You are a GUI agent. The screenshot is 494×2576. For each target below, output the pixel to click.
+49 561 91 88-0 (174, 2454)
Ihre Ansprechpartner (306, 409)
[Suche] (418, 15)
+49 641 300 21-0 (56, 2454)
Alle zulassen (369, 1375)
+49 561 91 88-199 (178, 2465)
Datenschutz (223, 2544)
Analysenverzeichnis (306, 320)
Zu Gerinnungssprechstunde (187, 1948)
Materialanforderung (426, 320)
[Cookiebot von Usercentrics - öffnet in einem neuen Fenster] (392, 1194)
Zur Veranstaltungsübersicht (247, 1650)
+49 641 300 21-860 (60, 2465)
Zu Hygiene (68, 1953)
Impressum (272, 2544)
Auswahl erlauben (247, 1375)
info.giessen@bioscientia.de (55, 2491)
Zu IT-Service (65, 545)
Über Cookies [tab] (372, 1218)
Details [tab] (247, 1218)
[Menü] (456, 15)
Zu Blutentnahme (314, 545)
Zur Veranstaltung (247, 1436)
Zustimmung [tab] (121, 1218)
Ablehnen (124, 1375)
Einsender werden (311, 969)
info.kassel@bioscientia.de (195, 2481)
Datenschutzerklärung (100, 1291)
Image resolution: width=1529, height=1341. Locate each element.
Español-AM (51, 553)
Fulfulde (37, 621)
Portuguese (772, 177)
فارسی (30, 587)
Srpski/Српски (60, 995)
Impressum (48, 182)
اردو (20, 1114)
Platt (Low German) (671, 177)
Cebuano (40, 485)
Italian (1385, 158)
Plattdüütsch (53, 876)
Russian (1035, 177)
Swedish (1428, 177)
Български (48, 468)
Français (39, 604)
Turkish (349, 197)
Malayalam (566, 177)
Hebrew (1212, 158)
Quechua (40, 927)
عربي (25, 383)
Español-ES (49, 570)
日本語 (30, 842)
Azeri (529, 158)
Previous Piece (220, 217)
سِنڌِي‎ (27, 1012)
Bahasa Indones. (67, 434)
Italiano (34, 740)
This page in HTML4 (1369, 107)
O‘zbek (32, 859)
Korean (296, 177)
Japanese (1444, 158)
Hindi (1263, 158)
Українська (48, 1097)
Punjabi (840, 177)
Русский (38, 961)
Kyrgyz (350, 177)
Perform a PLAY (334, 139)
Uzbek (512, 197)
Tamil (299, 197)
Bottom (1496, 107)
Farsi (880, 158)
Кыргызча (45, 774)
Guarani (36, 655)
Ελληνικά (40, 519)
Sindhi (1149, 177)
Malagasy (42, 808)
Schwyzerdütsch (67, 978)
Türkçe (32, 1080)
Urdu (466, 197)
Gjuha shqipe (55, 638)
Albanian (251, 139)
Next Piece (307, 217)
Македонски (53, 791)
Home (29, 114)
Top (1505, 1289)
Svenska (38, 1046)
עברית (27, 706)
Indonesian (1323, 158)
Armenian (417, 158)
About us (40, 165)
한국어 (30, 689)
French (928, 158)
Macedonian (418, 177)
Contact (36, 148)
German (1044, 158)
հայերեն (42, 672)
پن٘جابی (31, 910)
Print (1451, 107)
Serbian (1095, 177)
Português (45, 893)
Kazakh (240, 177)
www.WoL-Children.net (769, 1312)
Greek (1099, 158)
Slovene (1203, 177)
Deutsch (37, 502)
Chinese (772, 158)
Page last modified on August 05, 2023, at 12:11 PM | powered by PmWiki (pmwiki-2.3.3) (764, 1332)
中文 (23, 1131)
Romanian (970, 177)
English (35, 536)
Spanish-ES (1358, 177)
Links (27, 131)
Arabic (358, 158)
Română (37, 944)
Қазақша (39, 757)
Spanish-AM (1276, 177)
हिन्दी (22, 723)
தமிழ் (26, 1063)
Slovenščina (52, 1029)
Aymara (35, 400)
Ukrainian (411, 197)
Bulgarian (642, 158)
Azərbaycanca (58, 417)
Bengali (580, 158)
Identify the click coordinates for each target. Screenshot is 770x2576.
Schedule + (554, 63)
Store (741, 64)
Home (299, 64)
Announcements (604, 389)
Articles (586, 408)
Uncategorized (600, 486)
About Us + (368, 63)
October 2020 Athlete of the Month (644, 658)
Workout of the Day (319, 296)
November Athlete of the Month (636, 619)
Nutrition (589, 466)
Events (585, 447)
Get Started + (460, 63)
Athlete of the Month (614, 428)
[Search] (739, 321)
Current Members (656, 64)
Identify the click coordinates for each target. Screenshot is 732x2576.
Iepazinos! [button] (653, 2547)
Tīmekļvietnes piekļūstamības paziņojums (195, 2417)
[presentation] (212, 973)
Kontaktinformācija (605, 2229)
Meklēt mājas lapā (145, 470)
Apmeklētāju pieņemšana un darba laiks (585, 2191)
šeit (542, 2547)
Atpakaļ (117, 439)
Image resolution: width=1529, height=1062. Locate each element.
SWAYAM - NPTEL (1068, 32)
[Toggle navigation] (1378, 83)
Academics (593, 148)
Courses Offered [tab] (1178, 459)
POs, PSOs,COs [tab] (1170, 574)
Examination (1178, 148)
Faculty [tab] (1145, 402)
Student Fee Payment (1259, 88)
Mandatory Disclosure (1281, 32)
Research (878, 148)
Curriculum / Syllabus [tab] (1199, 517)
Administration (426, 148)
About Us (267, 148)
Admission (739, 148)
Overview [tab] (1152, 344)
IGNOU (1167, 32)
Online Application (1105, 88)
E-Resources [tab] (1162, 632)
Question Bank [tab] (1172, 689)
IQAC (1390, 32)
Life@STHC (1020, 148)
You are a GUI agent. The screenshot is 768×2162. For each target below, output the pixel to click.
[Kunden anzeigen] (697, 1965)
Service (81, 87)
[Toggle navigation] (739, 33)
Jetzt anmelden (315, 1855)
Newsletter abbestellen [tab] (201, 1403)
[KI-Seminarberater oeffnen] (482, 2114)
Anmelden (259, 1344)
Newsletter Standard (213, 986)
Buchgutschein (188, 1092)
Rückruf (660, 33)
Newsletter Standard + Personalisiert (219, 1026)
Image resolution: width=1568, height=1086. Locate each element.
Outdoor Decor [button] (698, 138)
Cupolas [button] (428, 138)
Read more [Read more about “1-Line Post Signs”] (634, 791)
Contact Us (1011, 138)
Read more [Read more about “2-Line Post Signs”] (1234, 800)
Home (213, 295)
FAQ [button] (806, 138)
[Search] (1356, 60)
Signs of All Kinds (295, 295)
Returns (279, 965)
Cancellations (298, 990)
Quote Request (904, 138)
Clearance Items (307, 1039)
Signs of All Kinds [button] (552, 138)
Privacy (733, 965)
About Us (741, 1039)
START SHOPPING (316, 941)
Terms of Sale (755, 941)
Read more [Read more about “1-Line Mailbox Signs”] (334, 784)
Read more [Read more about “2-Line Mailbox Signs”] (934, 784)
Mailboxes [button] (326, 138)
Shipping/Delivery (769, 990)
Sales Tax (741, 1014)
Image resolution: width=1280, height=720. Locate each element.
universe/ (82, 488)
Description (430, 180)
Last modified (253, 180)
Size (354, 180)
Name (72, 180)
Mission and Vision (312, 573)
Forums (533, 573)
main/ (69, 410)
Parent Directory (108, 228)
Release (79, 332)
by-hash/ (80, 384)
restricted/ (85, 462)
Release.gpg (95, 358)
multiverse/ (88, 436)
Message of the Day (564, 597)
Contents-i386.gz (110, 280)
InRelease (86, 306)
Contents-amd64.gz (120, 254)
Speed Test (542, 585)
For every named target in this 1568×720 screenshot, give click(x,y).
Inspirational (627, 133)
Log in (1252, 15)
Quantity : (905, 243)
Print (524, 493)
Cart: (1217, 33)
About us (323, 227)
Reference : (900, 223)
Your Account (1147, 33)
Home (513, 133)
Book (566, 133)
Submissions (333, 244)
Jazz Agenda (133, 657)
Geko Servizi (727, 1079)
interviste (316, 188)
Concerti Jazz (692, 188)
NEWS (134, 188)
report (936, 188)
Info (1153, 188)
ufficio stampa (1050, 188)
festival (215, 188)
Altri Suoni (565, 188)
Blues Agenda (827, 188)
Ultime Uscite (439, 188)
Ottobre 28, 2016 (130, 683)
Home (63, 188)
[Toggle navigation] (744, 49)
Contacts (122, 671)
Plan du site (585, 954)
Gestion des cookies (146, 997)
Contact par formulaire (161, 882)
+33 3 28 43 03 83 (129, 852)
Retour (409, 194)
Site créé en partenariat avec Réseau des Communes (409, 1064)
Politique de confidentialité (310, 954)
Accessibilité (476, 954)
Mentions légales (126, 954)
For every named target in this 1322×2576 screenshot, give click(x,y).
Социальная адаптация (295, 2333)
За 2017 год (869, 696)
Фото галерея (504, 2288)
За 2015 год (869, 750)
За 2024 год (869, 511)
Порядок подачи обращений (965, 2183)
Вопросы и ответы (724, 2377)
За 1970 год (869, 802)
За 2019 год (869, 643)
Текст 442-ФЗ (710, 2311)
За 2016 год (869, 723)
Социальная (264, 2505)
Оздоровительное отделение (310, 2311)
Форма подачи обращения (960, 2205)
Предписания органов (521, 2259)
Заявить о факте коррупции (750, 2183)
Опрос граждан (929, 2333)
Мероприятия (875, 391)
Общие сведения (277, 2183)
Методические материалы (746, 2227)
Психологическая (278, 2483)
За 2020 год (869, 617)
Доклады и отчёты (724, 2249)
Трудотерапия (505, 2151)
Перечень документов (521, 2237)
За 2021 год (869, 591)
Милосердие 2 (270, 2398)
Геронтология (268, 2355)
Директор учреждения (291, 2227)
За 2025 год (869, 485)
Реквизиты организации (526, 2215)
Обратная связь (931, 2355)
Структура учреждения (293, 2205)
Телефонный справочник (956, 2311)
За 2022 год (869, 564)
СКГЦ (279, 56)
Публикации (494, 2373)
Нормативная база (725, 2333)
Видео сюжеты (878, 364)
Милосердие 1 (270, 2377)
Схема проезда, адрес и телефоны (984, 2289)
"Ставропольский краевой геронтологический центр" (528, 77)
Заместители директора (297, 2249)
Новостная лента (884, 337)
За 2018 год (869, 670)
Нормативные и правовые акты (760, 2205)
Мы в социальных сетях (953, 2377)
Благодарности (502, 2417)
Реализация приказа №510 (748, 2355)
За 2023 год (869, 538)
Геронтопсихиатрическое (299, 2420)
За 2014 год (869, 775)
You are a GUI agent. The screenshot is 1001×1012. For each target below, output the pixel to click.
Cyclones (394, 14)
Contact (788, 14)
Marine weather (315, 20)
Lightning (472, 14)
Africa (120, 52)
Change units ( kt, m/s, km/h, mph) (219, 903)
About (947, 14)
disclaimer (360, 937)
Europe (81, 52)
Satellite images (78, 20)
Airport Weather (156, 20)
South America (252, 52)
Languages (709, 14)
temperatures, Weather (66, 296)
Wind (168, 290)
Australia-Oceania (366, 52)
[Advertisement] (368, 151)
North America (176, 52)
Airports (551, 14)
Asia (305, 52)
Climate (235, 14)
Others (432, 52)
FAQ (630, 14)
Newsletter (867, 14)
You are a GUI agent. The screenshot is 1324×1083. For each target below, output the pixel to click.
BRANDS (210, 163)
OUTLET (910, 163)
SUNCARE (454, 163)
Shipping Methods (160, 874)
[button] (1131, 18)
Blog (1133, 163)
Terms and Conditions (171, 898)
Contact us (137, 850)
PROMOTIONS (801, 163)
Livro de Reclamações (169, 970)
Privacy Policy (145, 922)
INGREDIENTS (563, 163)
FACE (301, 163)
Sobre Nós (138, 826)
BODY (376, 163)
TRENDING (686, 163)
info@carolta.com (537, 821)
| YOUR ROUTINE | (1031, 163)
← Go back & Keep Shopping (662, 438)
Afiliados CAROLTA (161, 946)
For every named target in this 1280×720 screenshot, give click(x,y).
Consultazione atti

++++++

◆ **What is expected**:
Report each line in the data above that holds the word "element" by copying it.

◆ **Response**:
Image resolution: width=1529, height=1341. Locate each element.
Image resolution: width=1529, height=1062. Locate each element.
Image resolution: width=1568, height=1086. Locate each element.
Image resolution: width=1280, height=720. Locate each element.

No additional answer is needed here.